Single by Australian Crawl

from the album The Boys Light Up
- B-side: "Way I've Been"
- Released: June 1980
- Genre: Pop rock
- Length: 3:09
- Label: EMI
- Songwriters: Sean Higgins, Guy McDonough, Bill McDonough
- Producer: David Briggs

Australian Crawl singles chronology
| "The Boys Light Up" (1980) | "Downhearted" (1980) | "Things Don't Seem" (1981) |

= Downhearted =

"Downhearted" is the third single released by Australian surf rock band Australian Crawl from their debut album The Boys Light Up. The song was written by Sean Higgins, Guy McDonough and Bill McDonough. All three songwriters had been bandmates in the Flatheads, but at the time only Bill McDonough was a member of Australian Crawl. It was produced by David Briggs.

"Downhearted" was released in June 1980 and reached number 12 on the Australian Singles Chart in July 1980.

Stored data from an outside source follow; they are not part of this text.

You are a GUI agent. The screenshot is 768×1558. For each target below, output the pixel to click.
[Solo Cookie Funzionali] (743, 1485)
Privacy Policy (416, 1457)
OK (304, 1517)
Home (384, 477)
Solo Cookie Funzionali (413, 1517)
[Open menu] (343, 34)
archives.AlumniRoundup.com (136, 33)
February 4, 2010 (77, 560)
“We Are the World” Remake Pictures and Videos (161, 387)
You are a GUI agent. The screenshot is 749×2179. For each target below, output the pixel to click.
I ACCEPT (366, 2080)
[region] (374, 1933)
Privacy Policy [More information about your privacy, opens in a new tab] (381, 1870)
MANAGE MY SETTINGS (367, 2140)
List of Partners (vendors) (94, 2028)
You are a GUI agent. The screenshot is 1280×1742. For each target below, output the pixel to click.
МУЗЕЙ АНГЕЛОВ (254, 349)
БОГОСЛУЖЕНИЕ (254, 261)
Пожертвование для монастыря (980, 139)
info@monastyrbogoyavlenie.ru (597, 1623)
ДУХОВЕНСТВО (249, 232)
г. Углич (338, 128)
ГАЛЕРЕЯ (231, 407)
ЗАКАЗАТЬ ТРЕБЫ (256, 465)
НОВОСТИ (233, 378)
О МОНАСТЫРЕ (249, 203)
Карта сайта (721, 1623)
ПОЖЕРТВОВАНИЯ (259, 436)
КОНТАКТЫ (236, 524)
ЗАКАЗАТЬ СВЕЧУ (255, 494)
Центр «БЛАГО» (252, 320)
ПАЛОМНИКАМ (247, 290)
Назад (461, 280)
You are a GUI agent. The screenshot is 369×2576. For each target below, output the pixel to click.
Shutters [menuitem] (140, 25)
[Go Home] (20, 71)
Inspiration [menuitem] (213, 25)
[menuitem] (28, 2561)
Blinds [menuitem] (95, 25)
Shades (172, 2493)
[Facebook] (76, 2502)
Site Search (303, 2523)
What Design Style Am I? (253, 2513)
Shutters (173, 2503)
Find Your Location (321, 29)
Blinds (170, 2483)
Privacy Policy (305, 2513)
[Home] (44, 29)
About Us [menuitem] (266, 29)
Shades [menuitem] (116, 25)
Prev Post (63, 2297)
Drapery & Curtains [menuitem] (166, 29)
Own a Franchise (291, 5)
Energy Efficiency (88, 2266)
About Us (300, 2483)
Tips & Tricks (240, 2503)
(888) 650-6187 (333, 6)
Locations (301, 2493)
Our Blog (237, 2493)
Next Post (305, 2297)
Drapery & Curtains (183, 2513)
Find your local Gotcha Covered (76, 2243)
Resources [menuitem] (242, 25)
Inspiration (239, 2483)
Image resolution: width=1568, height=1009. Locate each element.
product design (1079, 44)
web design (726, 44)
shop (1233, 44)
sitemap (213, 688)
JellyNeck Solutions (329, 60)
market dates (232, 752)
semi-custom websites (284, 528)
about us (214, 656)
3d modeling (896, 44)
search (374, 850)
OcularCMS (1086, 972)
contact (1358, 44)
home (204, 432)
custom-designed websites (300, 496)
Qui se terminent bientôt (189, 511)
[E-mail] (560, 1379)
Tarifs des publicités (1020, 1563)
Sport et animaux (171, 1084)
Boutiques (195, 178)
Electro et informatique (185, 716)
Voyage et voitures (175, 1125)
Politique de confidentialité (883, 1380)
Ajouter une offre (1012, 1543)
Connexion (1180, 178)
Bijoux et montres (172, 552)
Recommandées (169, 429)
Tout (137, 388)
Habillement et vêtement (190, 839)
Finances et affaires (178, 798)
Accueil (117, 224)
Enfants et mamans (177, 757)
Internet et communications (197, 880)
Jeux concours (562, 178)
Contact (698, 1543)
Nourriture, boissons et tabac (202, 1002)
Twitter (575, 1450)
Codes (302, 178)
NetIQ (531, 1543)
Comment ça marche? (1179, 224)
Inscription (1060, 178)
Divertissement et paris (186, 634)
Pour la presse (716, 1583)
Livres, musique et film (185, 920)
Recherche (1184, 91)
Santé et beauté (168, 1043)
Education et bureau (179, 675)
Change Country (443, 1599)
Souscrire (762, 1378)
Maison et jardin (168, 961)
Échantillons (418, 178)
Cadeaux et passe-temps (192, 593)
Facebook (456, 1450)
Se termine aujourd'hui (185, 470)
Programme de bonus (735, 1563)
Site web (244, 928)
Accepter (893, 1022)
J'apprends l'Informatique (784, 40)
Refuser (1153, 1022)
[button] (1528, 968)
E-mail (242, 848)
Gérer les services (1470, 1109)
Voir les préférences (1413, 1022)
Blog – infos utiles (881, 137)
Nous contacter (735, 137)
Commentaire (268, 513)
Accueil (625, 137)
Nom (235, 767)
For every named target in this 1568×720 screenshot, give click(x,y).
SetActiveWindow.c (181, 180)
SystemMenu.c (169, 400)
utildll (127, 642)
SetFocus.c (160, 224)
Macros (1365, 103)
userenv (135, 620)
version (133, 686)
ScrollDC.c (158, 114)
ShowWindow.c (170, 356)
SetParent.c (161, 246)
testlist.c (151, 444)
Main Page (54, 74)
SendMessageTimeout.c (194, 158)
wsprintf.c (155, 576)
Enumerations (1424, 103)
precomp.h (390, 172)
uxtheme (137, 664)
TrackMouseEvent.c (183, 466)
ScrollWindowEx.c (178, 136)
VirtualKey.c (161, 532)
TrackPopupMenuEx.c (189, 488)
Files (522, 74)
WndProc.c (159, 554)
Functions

Different B-sides were released in different markets. Australian B-side was "Way I've Been" written by Australian Crawl member Brad Robinson and his father James Robinson. James Robinson was a Federal Arbitration Court Justice. Canadian B-side was "Indisposed" was co-written by the Robinsons with James Reyne and Bill McDonough. The song describes the car accident which resulted in Reyne breaking both wrists immediately before they recorded their first single "Beautiful People" (1979). The B-side for the UK release was "Letter From Zimbabwe" (Reyne).

==Covers ==
"Downhearted" was covered by Dutch prog rock band Solution and appeared on their 1982 album Runaway with an added bridge to the song. Australian pop singer John Farnham sang it on his 2005 covers album I Remember When I Was Young.

==Track listing==
1. "Downhearted" (Sean Higgins, Guy McDonough, Bill McDonough) – 3:09
2. "Way I've Been" (Brad Robinson, James Robinson) – 2:17

==Charts==
===Weekly charts===

| Chart (1980) | Peak position |
|---|---|
| Australian (Kent Music Report) | 12 |

===Year-end charts===

| Chart (1980) | Position |
|---|---|
| Australia (Kent Music Report) | 96 |

==Certifications==

Certifications for "Downhearted"
| Region | Certification | Certified units/sales |
| New Zealand (RMNZ) | Gold | 15,000^{‡} |
^{‡} Sales+streaming figures based on certification alone.